Mounting a physical disk or external disk to a VM in Hyper-V

Mounting a physical disk or external disk to a VM in Hyper-V

I think that mounting a physical disk or external disk to a VM in Hyper-V is really interesting, especially if you’re looking to attach a USB stick or an external HDD to a virtual machine.
The operation is very simple but I suggest you not to abuse it: mounting a disk through a USB port will result in getting a pretty slow data transfer, but at the same time it’ll result in instant data-portability.

So, in order to do that we just need to mark the disk as inactive. Open a command prompt and type the following.

Diskpart
List Disk

Now note the disk number you want to attach to the virtual machine, let’s say it’s number 3.
Run this.

Inactive Disk 3

You may now exist disk part and go in Hyper-V and attach a new disk to the virtual machine. In the screenshot below I attached it as an iSCSI controller.

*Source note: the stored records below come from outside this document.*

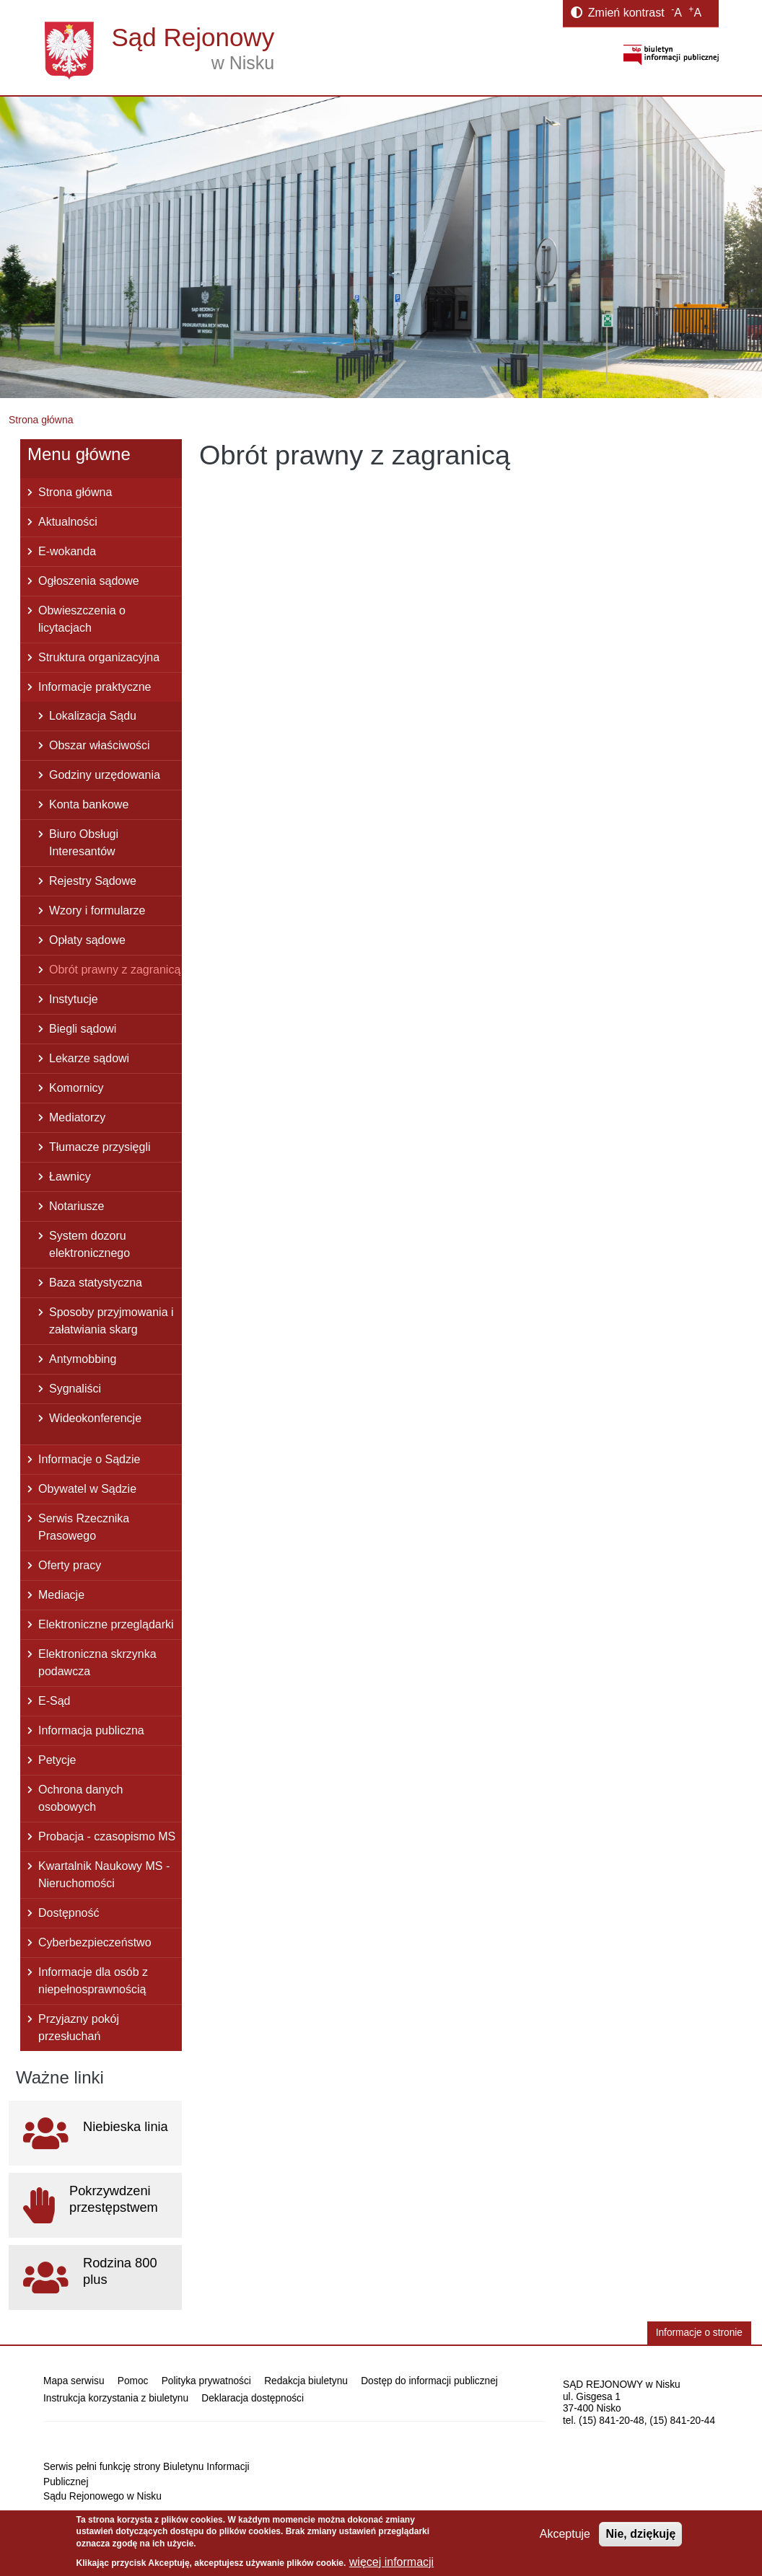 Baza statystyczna (95, 1282)
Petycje (57, 1760)
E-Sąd (54, 1701)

attachexternaldisktohyper-vVM

The reason why I mounted a USB disk (once) was due a disaster occurred on one of the hypervisors where the File Server (VM) was running on.
So, once we were able to get all the data on the external disk, we plugged it into another hypervisor (Hyper-V on Windows Server 2012 R2) and started moving the data across to the new VM. It was taking ages and I needed this data available even if it would have been really slow for a day or so until I could get a larger maintenance window.
Attaching the disk to a virtual machine that way meant having production to keep running and almost nobody complained of the speed! Obviously you could just attach a physical disk connected to the Hyper-V host in order to dedicate it to the virtual machine.